Las negociaciones arrancan en un contexto complejo, atravesado por nuevos enfrentamientos en la frontera sur del Líbano entre Israel y el grupo Hezbollah. Desde Teherán condicionaron el avance del diálogo a un cese del fuego en esa zona y a la liberación de activos económicos bloqueados, lo que agrega tensión a una mesa ya cargada de exigencias.
Por parte de Estados Unidos, la delegación está encabezada por el vicepresidente JD Vance, junto al enviado especial Steve Witkoff y Jared Kushner. Del lado iraní, participa el presidente del Parlamento Mohammad Bagher Ghalibaf, acompañado por el canciller Abbas Araqchi.
El presidente estadounidense Donald Trump marcó la postura de su gobierno al asegurar que el principal objetivo es impedir que Irán acceda a armamento nuclear.

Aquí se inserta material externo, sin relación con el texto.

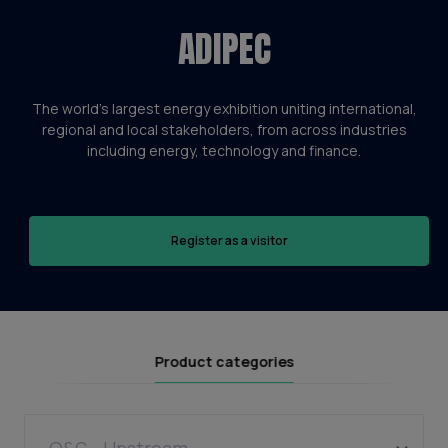
ADIPEC
The world’s largest energy exhibition uniting international,
regional and local stakeholders, from across industries
including energy, technology and finance.
Register as a visitor
Product categories
O&G - Upstream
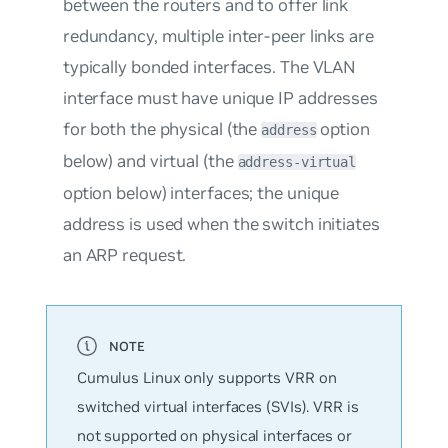
between the routers and to offer link
redundancy, multiple inter-peer links are
typically bonded interfaces. The VLAN
interface must have unique IP addresses
for both the physical (the
option
address
below) and virtual (the
address-virtual
option below) interfaces; the unique
address is used when the switch initiates
an ARP request.
Cumulus Linux only supports VRR on
switched virtual interfaces (SVIs). VRR is
not supported on physical interfaces or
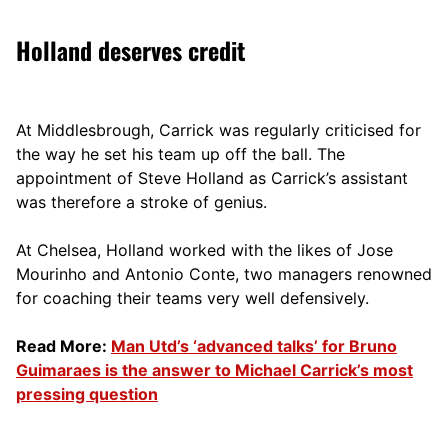
Holland deserves credit
At Middlesbrough, Carrick was regularly criticised for
the way he set his team up off the ball. The
appointment of Steve Holland as Carrick’s assistant
was therefore a stroke of genius.
At Chelsea, Holland worked with the likes of Jose
Mourinho and Antonio Conte, two managers renowned
for coaching their teams very well defensively.
Read More:
Man Utd’s ‘advanced talks’ for Bruno
Guimaraes is the answer to Michael Carrick’s most
pressing question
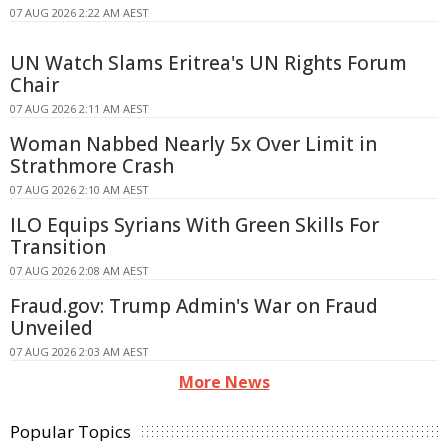
07 AUG 2026 2:22 AM AEST
UN Watch Slams Eritrea's UN Rights Forum
Chair
07 AUG 2026 2:11 AM AEST
Woman Nabbed Nearly 5x Over Limit in
Strathmore Crash
07 AUG 2026 2:10 AM AEST
ILO Equips Syrians With Green Skills For
Transition
07 AUG 2026 2:08 AM AEST
Fraud.gov: Trump Admin's War on Fraud
Unveiled
07 AUG 2026 2:03 AM AEST
More News
Popular Topics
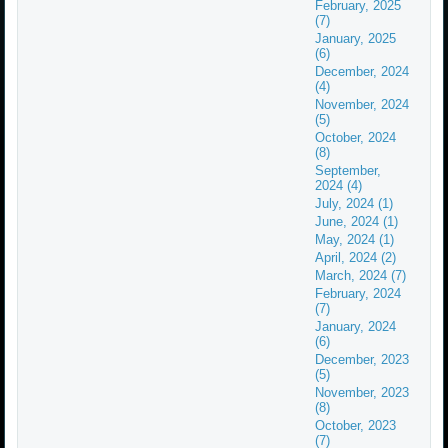
February, 2025
(7)
January, 2025
(6)
December, 2024
(4)
November, 2024
(5)
October, 2024
(8)
September,
2024 (4)
July, 2024 (1)
June, 2024 (1)
May, 2024 (1)
April, 2024 (2)
March, 2024 (7)
February, 2024
(7)
January, 2024
(6)
December, 2023
(5)
November, 2023
(8)
October, 2023
(7)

Además, advirtió que evaluará “muy pronto” si el régimen actúa de buena fe y no descartó retomar acciones militares en caso de que las conversaciones fracasen.
Las diferencias de fondo siguen siendo profundas. Washington exige el desmantelamiento del programa nuclear iraní, el fin del desarrollo de misiles balísticos y la liberación del tránsito marítimo en el estrecho de Ormuz. También reclama que Teherán corte vínculos con organizaciones como Hezbollah, Hamas y los hutíes, mientras que Irán sostiene sus propias condiciones en materia económica y geopolítica.